Arrêt de la Cour de justice de l’Union européenne, quatrième chambre, du 5 décembre 2013, relatif à la coordination des procédures de passation des marchés publics. Un pouvoir adjudicateur a lancé une procédure pour la conception et la construction d’un tronçon routier aux caractéristiques techniques précisément définies. Une entreprise a toutefois soumis une offre ne respectant pas la largeur impérative imposée pour le terre-plein central de la route.
Le pouvoir adjudicateur a initialement déclaré cette offre recevable avant d’inviter les autres candidats à modifier leurs propositions techniques et financières. Saisie d’un litige, la Cour d’appel de Tallinn a, par un arrêt du 21 décembre 2011, confirmé l’annulation de la procédure d’attribution. La Cour suprême nationale a ensuite introduit une demande de décision préjudicielle afin de préciser les marges de manœuvre lors des négociations.
La question posée consistait à savoir si le droit de l’Union autorise la négociation d’offres non conformes aux exigences impératives des spécifications techniques. La Cour répond par la négative, affirmant que les conditions impératives doivent être respectées dès le dépôt de l’offre pour garantir l’équité. L’analyse de cette décision permet d’étudier l’intangibilité des spécifications techniques impératives avant d’examiner la primauté des principes d’égalité et de transparence.
I. L’intangibilité des spécifications techniques impératives
A. L’exclusion des offres non conformes dès le stade de la négociation
La Cour souligne que le pouvoir adjudicateur ne peut déroger aux exigences techniques qu’il a lui-même qualifiées d’impératives dans les documents du marché. « Le fait d’admettre la recevabilité d’une offre non conforme à des conditions impératives en vue de la négociation priverait de toute utilité la fixation de telles conditions ». Cette rigueur assure que tous les candidats travaillent sur une base technique identique lors des discussions ultérieures avec l’administration.
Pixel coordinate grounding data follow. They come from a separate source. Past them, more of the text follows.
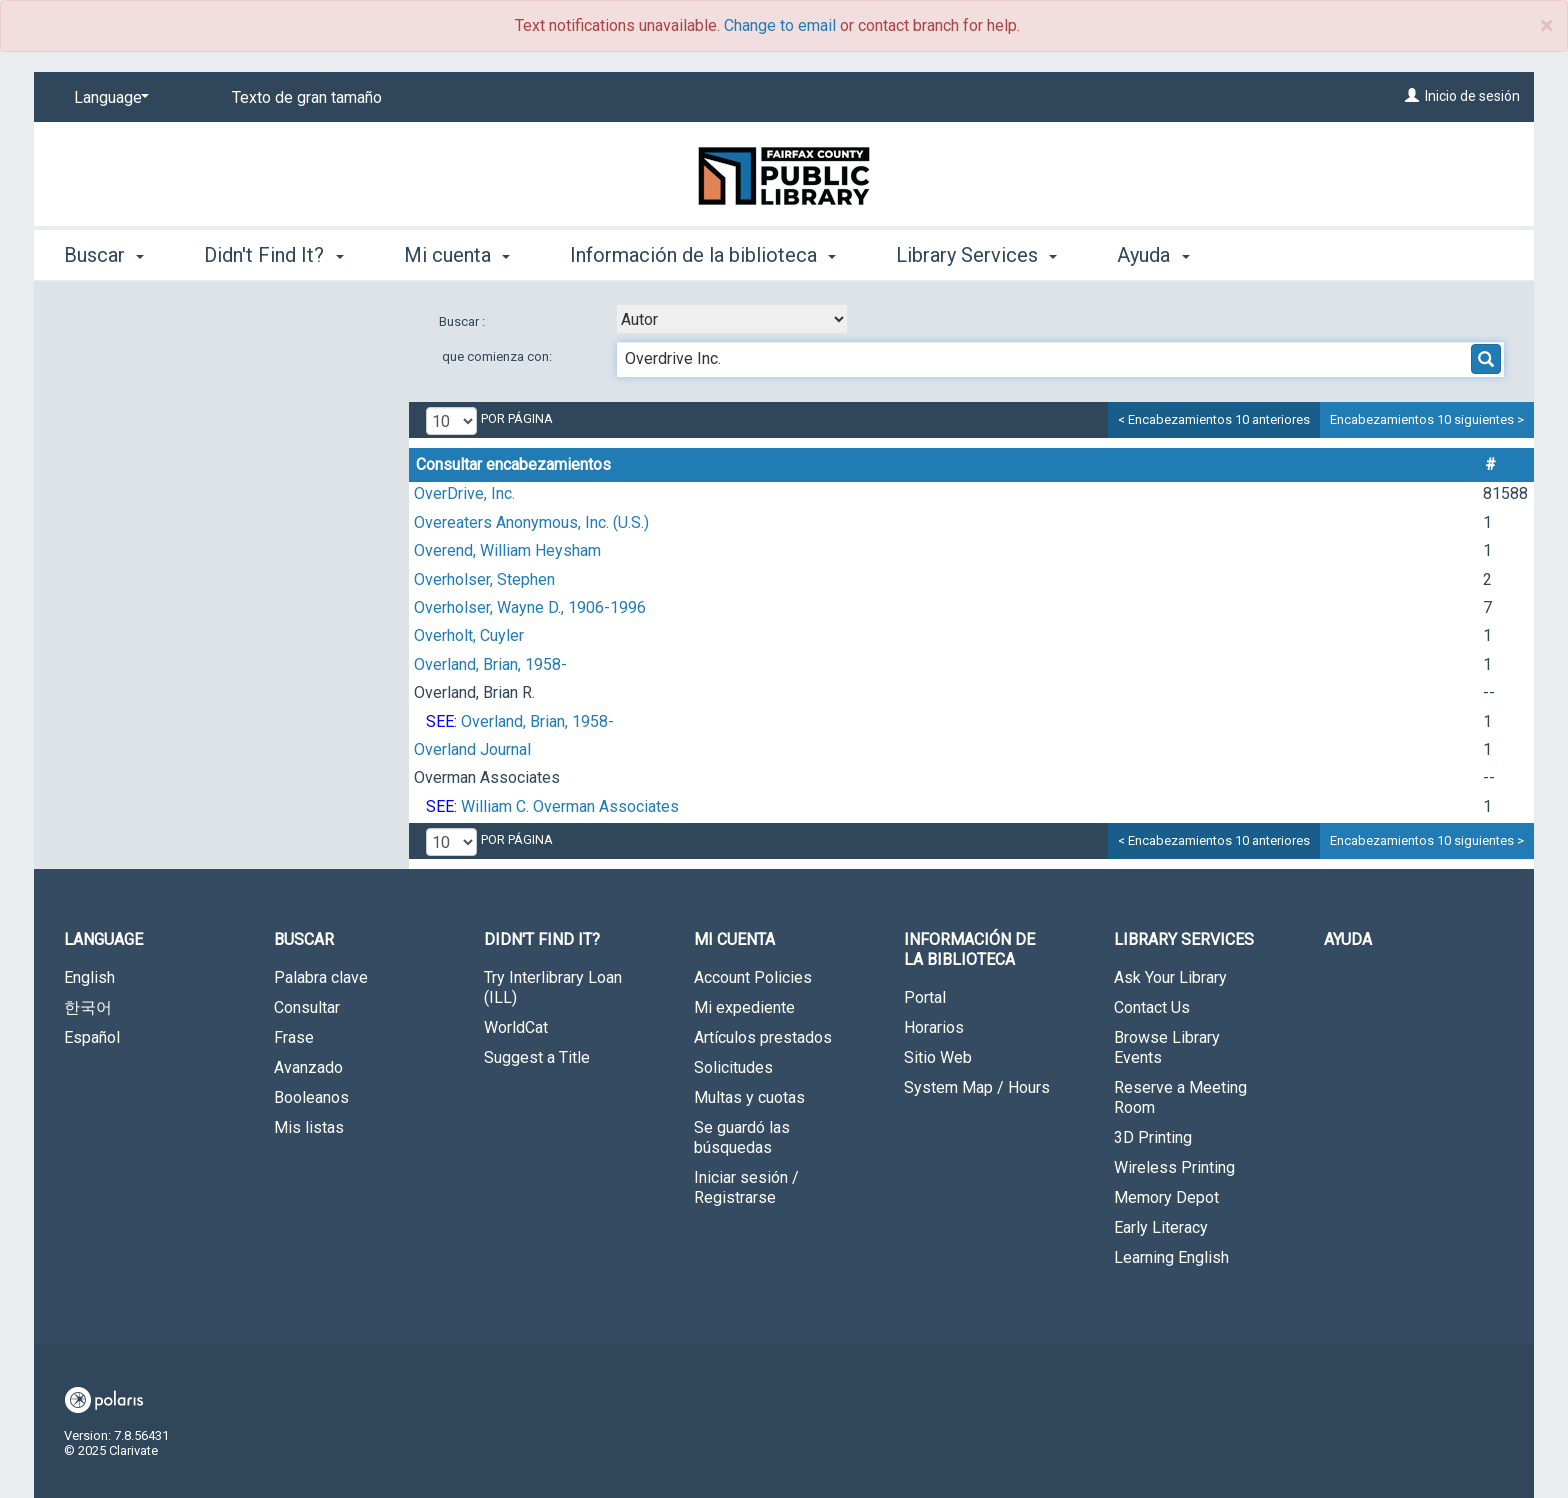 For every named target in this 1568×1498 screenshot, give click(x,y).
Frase (294, 1037)
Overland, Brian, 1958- (490, 664)
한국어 (88, 1007)
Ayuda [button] (1153, 255)
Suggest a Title (537, 1057)
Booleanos (311, 1097)
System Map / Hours (977, 1087)
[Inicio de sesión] (1412, 96)
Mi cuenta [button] (457, 255)
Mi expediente (744, 1007)
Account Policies (753, 977)
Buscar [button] (104, 255)
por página (517, 418)
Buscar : (463, 321)
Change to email (780, 25)
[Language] (108, 98)
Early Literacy (1161, 1227)
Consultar (307, 1007)
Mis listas (309, 1127)
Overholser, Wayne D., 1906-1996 (530, 607)
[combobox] (732, 319)
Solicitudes (733, 1067)
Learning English (1171, 1257)
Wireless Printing (1174, 1167)
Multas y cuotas (749, 1097)
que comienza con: (497, 356)
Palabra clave (321, 977)
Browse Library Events (1167, 1047)
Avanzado (308, 1067)
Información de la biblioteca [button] (703, 255)
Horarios (934, 1027)
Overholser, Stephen (484, 579)
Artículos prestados (763, 1037)
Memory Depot (1166, 1197)
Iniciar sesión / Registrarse (746, 1187)
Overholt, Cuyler (469, 635)
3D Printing (1153, 1137)
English (89, 977)
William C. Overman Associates (570, 806)
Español (92, 1037)
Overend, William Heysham (507, 550)
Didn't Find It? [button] (273, 255)
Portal (925, 997)
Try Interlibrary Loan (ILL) (553, 987)
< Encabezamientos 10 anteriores (1214, 419)
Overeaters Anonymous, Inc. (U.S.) (531, 522)
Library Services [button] (976, 255)
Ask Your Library (1170, 977)
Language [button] (103, 939)
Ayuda (1348, 939)
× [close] (1546, 26)
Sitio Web (938, 1057)
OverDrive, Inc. (464, 493)
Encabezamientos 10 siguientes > (1427, 419)
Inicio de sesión (1472, 96)
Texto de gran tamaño (307, 97)
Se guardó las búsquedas (742, 1137)
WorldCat (516, 1027)
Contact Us (1152, 1007)
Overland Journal (472, 749)
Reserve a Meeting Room (1180, 1097) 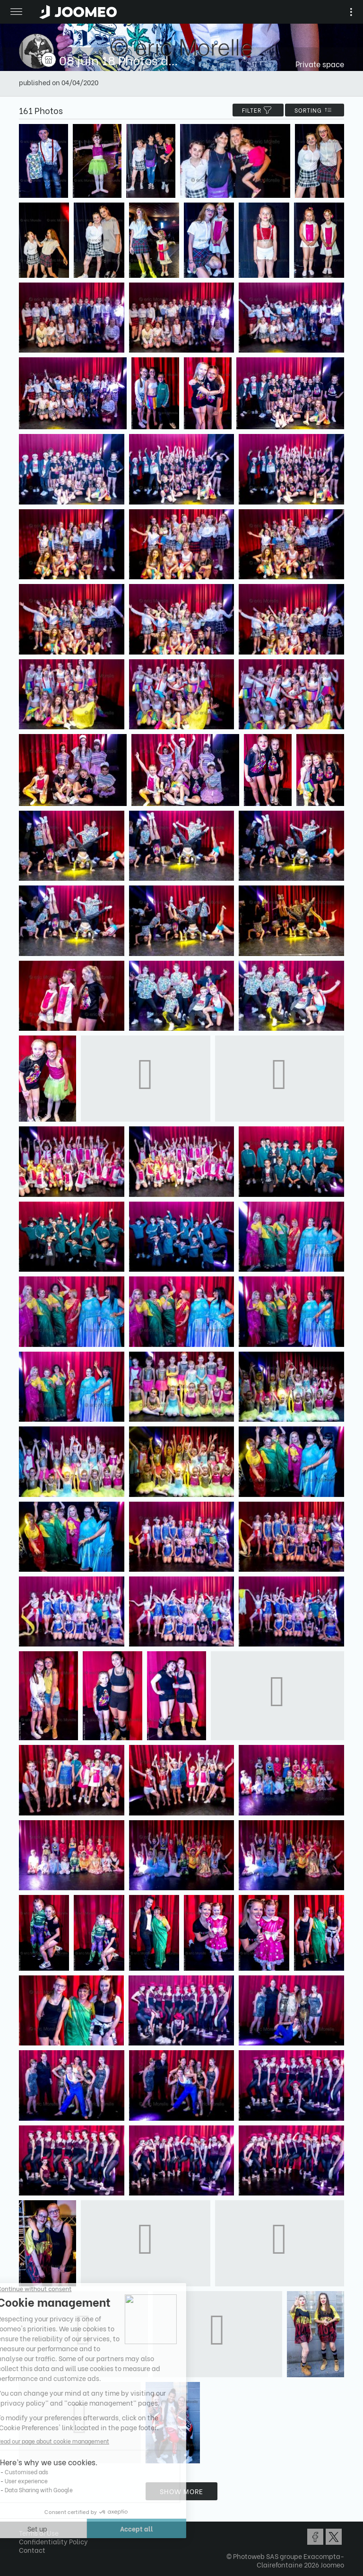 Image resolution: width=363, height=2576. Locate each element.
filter (258, 110)
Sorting (314, 110)
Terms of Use (39, 2533)
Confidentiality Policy (53, 2541)
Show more (181, 2491)
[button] (25, 2527)
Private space (319, 63)
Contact (32, 2550)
B. L’encadrement strict du pouvoir de négociation de l’administration
Bien que la procédure négociée offre une souplesse contractuelle, elle ne permet pas de modifier les éléments essentiels constituant le socle de la mise en concurrence. « Le pouvoir adjudicateur est toujours tenu de veiller à ce que les exigences du marché, auxquelles il a attribué un caractère impératif, soient respectées ». La négociation vise à adapter les offres conformes pour trouver la meilleure proposition et non à régulariser des manquements substantiels.
Le respect de ces contraintes techniques constitue le préalable nécessaire à la mise en œuvre effective des principes généraux du droit de la commande publique.
II. La primauté des principes d’égalité et de transparence
A. La sauvegarde du traitement équitable des opérateurs économiques
L’égalité de traitement impose que tous les soumissionnaires disposent des mêmes chances dès le début de la procédure de passation du marché public. Négocier une offre irrégulière reviendrait à avantager injustement un candidat qui n’a pas respecté les spécifications techniques imposées à l’ensemble de ses concurrents. En effet, « le pouvoir adjudicateur ne pourrait pas négocier avec les soumissionnaires sur une base commune » si les exigences minimales étaient ainsi écartées.
B. La prévention du risque de favoritisme et d’arbitraire
Le respect de la transparence prévient efficacement les risques de favoritisme lors de l’attribution des contrats par les autorités publiques de l’Union. Cette obligation a « essentiellement pour but de garantir l’absence de risque d’arbitraire de la part du pouvoir adjudicateur » lors de l’évaluation des offres. Par ailleurs, la solution retenue protège l’intégrité de la commande publique en imposant une discipline stricte dans l’usage des procédures dérogatoires.